Originally Posted by analogue 3
I'm just wondering which Belkin hub you're using here? I've been advised to try different USB hubs in an effort to find one which provides clear digital audio signal out of tablet to Cambridge Audio DACMagic. Currently going direct from USB OTG to DAC via manufacturer (DAC's) provided USB cable results in a noisy audio signal. I figured your Belkin hub would be a good place to start auditioning for a working setup.

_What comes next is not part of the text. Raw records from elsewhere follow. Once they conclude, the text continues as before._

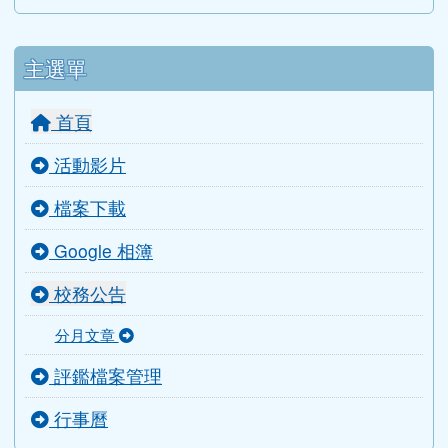
會計室
導師室
主選單
首頁
活動影片
檔案下載
Google 相簿
校務公告
分月文章
評鑑檔案管理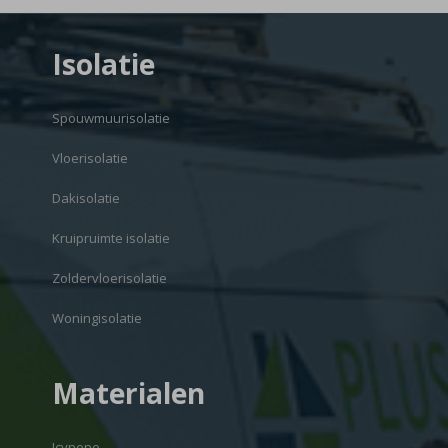
Isolatie
Spouwmuurisolatie
Vloerisolatie
Dakisolatie
Kruipruimte isolatie
Zoldervloerisolatie
Woningisolatie
Materialen
Icynene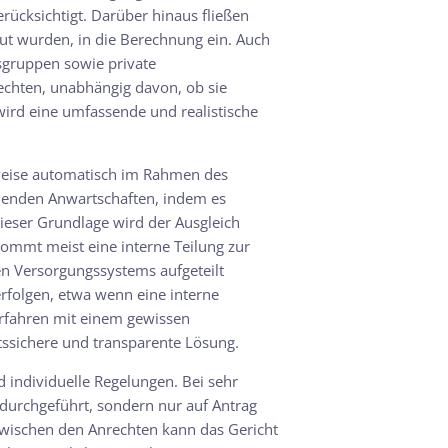
rücksichtigt. Darüber hinaus fließen
aut wurden, in die Berechnung ein. Auch
sgruppen sowie private
echten, unabhängig davon, ob sie
e wird eine umfassende und realistische
rweise automatisch im Rahmen des
ehenden Anwartschaften, indem es
dieser Grundlage wird der Ausgleich
 kommt meist eine interne Teilung zur
en Versorgungssystems aufgeteilt
rfolgen, etwa wenn eine interne
Verfahren mit einem gewissen
tssichere und transparente Lösung.
 individuelle Regelungen. Bei sehr
durchgeführt, sondern nur auf Antrag
zwischen den Anrechten kann das Gericht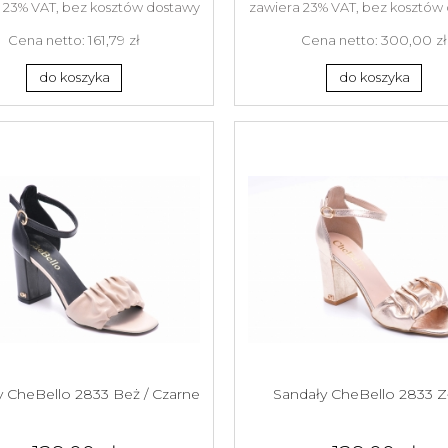
 23% VAT, bez kosztów dostawy
zawiera 23% VAT, bez kosztów
161,79 zł
300,00 zł
Cena netto:
Cena netto:
do koszyka
do koszyka
y CheBello 2833 Beż / Czarne
Sandały CheBello 2833 Z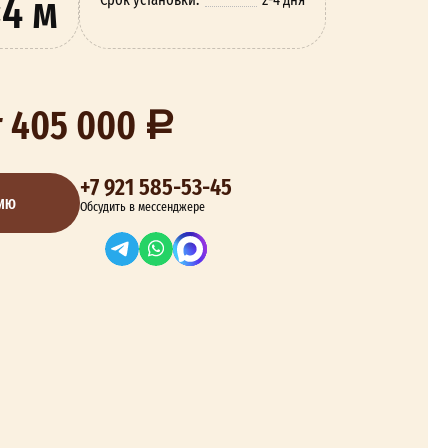
4 м
т 405 000
+7 921 585-53-45
ЦИЮ
Обсудить в мессенджере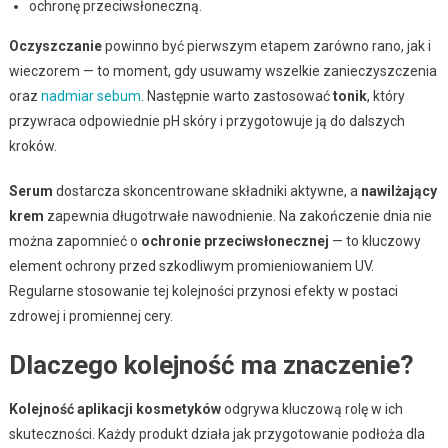
ochronę przeciwsłoneczną.
Oczyszczanie
powinno być pierwszym etapem zarówno rano, jak i
wieczorem — to moment, gdy usuwamy wszelkie zanieczyszczenia
oraz
nadmiar sebum
. Następnie warto zastosować
tonik
, który
przywraca odpowiednie pH skóry i przygotowuje ją do dalszych
kroków.
Serum
dostarcza skoncentrowane składniki aktywne, a
nawilżający
krem
zapewnia długotrwałe nawodnienie. Na zakończenie dnia nie
można zapomnieć o
ochronie przeciwsłonecznej
— to kluczowy
element ochrony przed szkodliwym promieniowaniem UV.
Regularne stosowanie tej kolejności przynosi efekty w postaci
zdrowej i promiennej cery.
Dlaczego kolejność ma znaczenie?
Kolejność aplikacji kosmetyków
odgrywa kluczową rolę w ich
skuteczności. Każdy produkt działa jak przygotowanie podłoża dla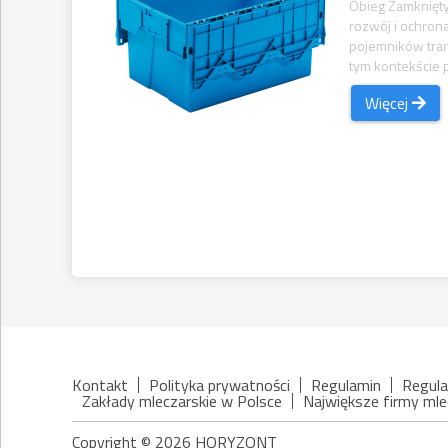
Obieg Zamknięty
rozwój i ochron
pojemników tra
tym kontekście p
Więcej
Kontakt
Polityka prywatności
Regulamin
Regula
Zakłady mleczarskie w Polsce
Największe firmy mle
Copyright © 2026 HORYZONT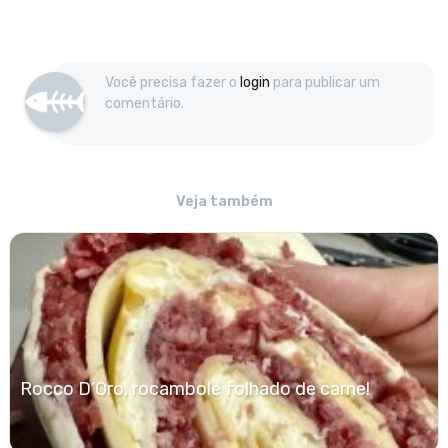
Você precisa fazer o
login
para publicar um
comentário.
Veja também
Rocco D’Oro, rocambole folhado de carne!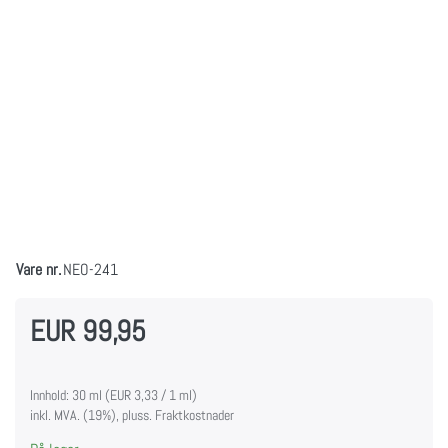
Vare nr.
NEO-241
EUR 99,95
Innhold: 30 ml (EUR 3,33 / 1 ml)
inkl. MVA. (19%), pluss. Fraktkostnader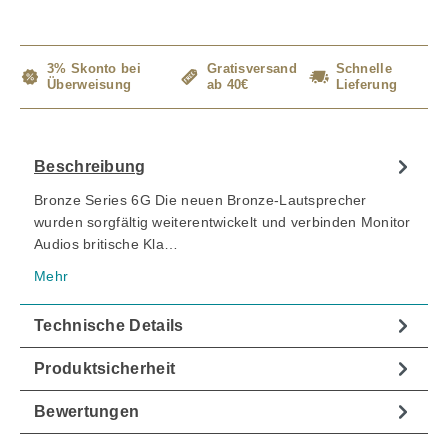
3% Skonto bei
Gratisversand
Schnelle
Überweisung
ab 40€
Lieferung
Beschreibung
Bronze Series 6G Die neuen Bronze-Lautsprecher
wurden sorgfältig weiterentwickelt und verbinden Monitor
Audios britische Kla…
Mehr
Technische Details
Produktsicherheit
Bewertungen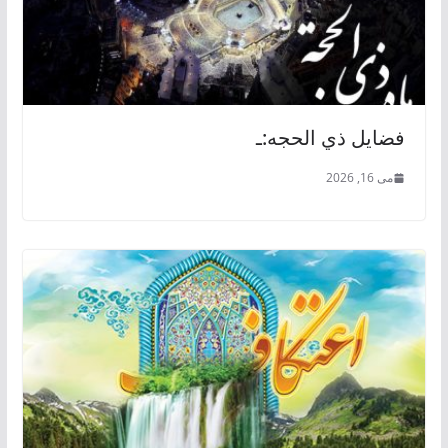
فضايل ذي الحجه:ـ
می 16, 2026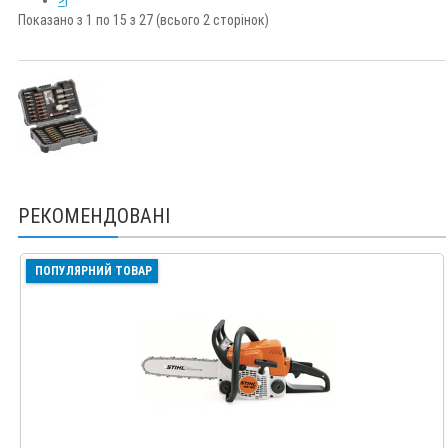
Показано з 1 по 15 з 27 (всього 2 сторінок)
РЕКОМЕНДОВАНІ
ПОПУЛЯРНИЙ ТОВАР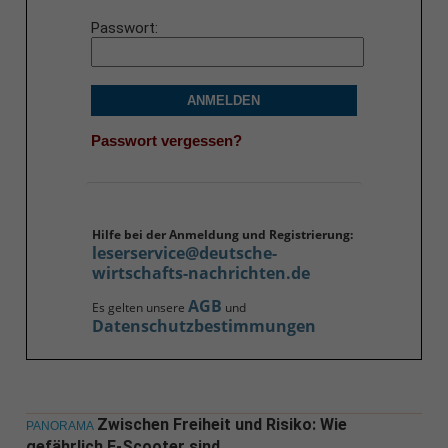
Passwort
ANMELDEN
Passwort vergessen?
Hilfe bei der Anmeldung und Registrierung:
leserservice@deutsche-
wirtschafts-nachrichten.de
AGB
Es gelten unsere
und
Datenschutzbestimmungen
Zwischen Freiheit und Risiko: Wie
PANORAMA
gefährlich E-Scooter sind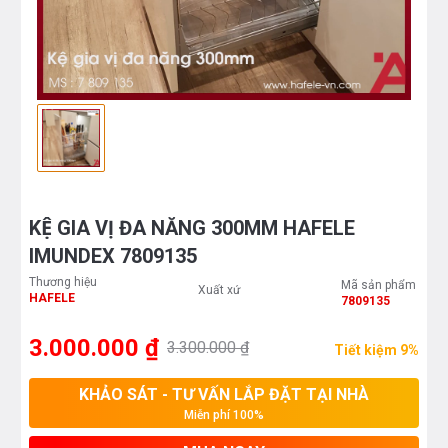
KỆ GIA VỊ ĐA NĂNG 300MM HAFELE
IMUNDEX 7809135
Thương hiệu
Mã sản phẩm
Xuất xứ
HAFELE
7809135
3.000.000 ₫
3.300.000 ₫
Tiết kiệm 9%
KHẢO SÁT - TƯ VẤN LẮP ĐẶT TẠI NHÀ
Miễn phí 100%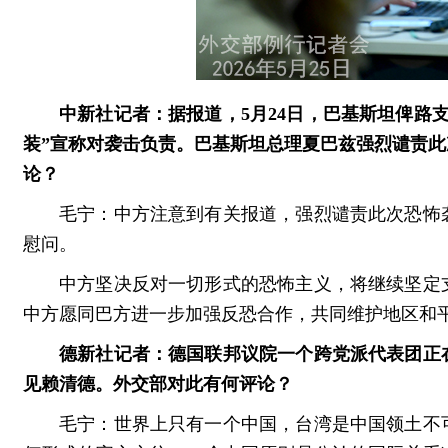
中新社记者：据报道，5月24日，巴基斯坦俾路
装”宣称对袭击负责。巴基斯坦总理夏巴兹强烈谴责
论？
毛宁：中方注意到有关报道，强烈谴责此次恐怖
慰问。
中方坚决反对一切形式的恐怖主义，将继续坚定
中方愿同巴方进一步加强反恐合作，共同维护地区和
德新社记者：德国联邦议院一个跨党派代表团正
见赖清德。外交部对此有何评论？
毛宁：世界上只有一个中国，台湾是中国领土不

Will also be researching USB battery packs to provide power rather than relying on AC->DC adapter. I don't suppose anyone has an input on a 4 port USB Battery pack vs a 2 port USB Battery pack and whether the 4 port model is more likely to interfere with the digital audio signal going from the android device to the powered USB Hub to the USB DAC. Battery capacity, voltage, amps etc is identical for both models. For all I know the number of ports is irrelevant to electrical disturbance.
My Belkin powered USB hub is the following:
It was the smallest USB hub I found in the shop around the corner.
About electrical disturbance, a solution: USB Y cable?
“What’s wrong with the current USB cable design for audio use?
Many cables combine power and data into a single cable, causing crosstalk between power and data.
The key of course is the “twin connection” design. It separates the signal ground from power ground and shields the signal and power connections from each other."
The most constant voltage-regulated USB battery pack?
"The battery supplies of the usual mobile equipment require a DC/DC converter to step up the required output voltage."
"Our U Power's two 3.7V cells net 7.4V power which gets stepped down to the 5V with a superior low-noise linear voltage regulator."
"A typical linear regulator diagram is shown in Figure 1-1. A pass transistor is controlled by an operational amplifier which compares the output voltage to a reference. As the output voltage drops, the op-amp increases drive to the pass element, which increases output voltage. Conversely, if the output rises above the desired set point, the op amp reduces drive. These corrections are performed continuously with the reaction time limited only by the speed of the op amp and output transistor loop."